PENDIDIKAN AGAMA ISLAM
FAKULTAS TARBIYAH DAN KEGURUAN
UNIVERSITAS ISLAM NEGERI SUNAN KALIJAGA YOGYAKARTA
2011
I. Pendahuluan
Berbagai pendapat dan definisi kepemimpinan muncul, sesuai dengan dari segi apa orang memandang segi kepemimpinan tersebut. Kepemimpinan dapat diartikan sebagai sifat-sifat, perilaku pribadi, pengaruh terhadap orang lain, pola-pola interaksi, hubungan kerja sama antar peran, kedudukan dari suatu jabatan administratif, dan presepsi lain-lain tentang legitimasi pengaruh (Wahjosumijo, 1999). Menurut Richad Hull (1999:135), Kepemipinan adalah kemampuan mempengaruhi pendapat, sikap dan perilaku orang lain. Hal ini berarti bahwa setiap orang mampu mengatur dan mempengaruhi orang lain untuk mencapai tujuan bersama dan dapat berfungsi sebagai pemimpin. Kepemimpinan (leadership) merupakan proses yang harus ada dan perlu diadakan dalam kehidupan manusia selaku makhluk sosial. Manusia tidak dapat hidup bermasyarakat sesuai kodratnya bila mereka melepaskan diri dari ketergantungannya pada orang lain. Hidup bermasyarakat memerlukan pemimpin dan kepemimpinan. Kepemimpinan dapat menentukan arah atau tujuan yang dikehendaki, dan dengan cara bagaimna arah atau tujuan tersebu dapat dicapai.
Dari definisi di atas jelas bahwa, seorang pemimpin adalah orang yang memiliki posisi tertentu dalam hirarki organisasi. Ia harus membuat perencanaan, pengorganisasian dan pengawasan serta keputusan efektif. Pemimpin selalu melibatkan orang lain, Oleh karena itu dapat dikatakan bahwa dimana ada pemimpin maka disana ada pengikut yang harus dapat mempengaruhi bawahannya untuk mencapai tujuan. Jadi kepemimpinan itu akan terjadi dalam situasi tertentu seseorang mempengaruhi perilaku orang lain. Kepemimpinan seseorang berperan sebagai penggerak dalam proses kerja sama antar manusia dalam organisasi termasuk sekolah. Berdasarkan pemikiran ini, maka harus dibedakan antara kepemimpinan dan manajemen.
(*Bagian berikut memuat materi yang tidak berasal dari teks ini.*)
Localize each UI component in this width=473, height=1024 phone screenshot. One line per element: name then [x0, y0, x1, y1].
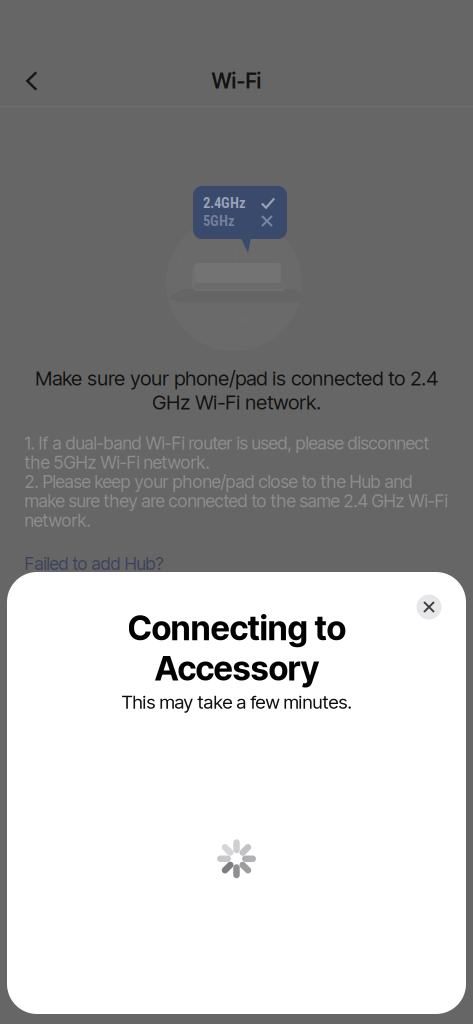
button[interactable]: Failed to add Hub?	[24, 531, 164, 574]
staticText: Failed to add Hub?	[24, 553, 164, 574]
staticText: Make sure your phone/pad is connected to…	[35, 366, 438, 414]
staticText: This may take a few minutes.	[122, 691, 352, 713]
staticText: Wi-Fi	[212, 68, 262, 94]
staticText: Connecting to Accessory	[128, 608, 346, 689]
button[interactable]: Back	[10, 59, 54, 103]
staticText: 5GHz	[203, 212, 235, 230]
staticText: 1. If a dual-band Wi-Fi router is used, …	[24, 432, 448, 531]
staticText: 2.4GHz	[203, 194, 246, 212]
button[interactable]: Close	[407, 585, 451, 629]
Dalam makalah ini kami akan membahas kepemimpinan transaksional, transformasinal, dan visioner.

II. Rumusan Masalah
a. Apa pengertian kepemimpinan Transaksional?
b. Apa yang di maksud dengan kepemimpinan Transformasional?
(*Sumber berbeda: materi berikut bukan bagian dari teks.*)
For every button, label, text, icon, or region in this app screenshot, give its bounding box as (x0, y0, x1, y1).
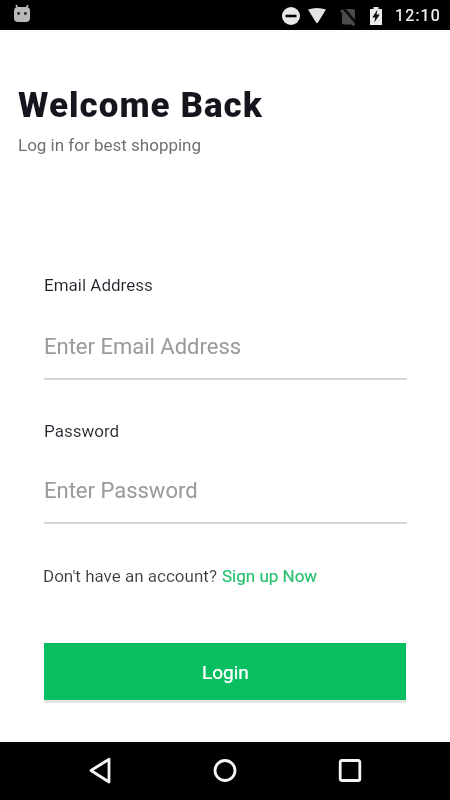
staticText: Password (44, 421, 120, 441)
staticText: Login (202, 661, 249, 683)
staticText: Enter Password (44, 478, 198, 504)
staticText: 12:10 (395, 6, 441, 25)
staticText: Enter Email Address (44, 334, 242, 360)
staticText: Welcome Back (18, 85, 263, 126)
button[interactable]: Sign up Now (222, 566, 318, 586)
staticText: Don't have an account? (43, 566, 222, 586)
button[interactable]: Login (44, 643, 406, 700)
staticText: Log in for best shopping (18, 135, 202, 155)
button[interactable] (76, 747, 124, 795)
staticText: Email Address (44, 275, 153, 295)
button[interactable] (326, 747, 374, 795)
button[interactable] (201, 747, 249, 795)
c. Apa yang dimaksud dengan kepemimpinan Visioner?

III. Pembahasan
A. Definisi Kepemimpinan Transaksional
Kepemimpinan Transaksional adalah:
1. Kepemiminan yang menekankan pada tugas yang diemban.
2. Lebih difokuskan pada perannya sebagai manajer karena ia sangat terlibat dalam aspek-aspek procedural manajerial yang metodologis dan fisik
3. Tidak mengembangkan pola hubungan laissez fair atau membiarkan personel menentukan sendiri pekerjaan karena dikhawatirkan dengan keadaan ini personel yang perlu pembinaan, pola ini dapat menyebabkan mereka menjadi pemalas dan tidak jelas apa yang dilakukan.
4. Dalam kontrak kerja dispakati reward dan punishment.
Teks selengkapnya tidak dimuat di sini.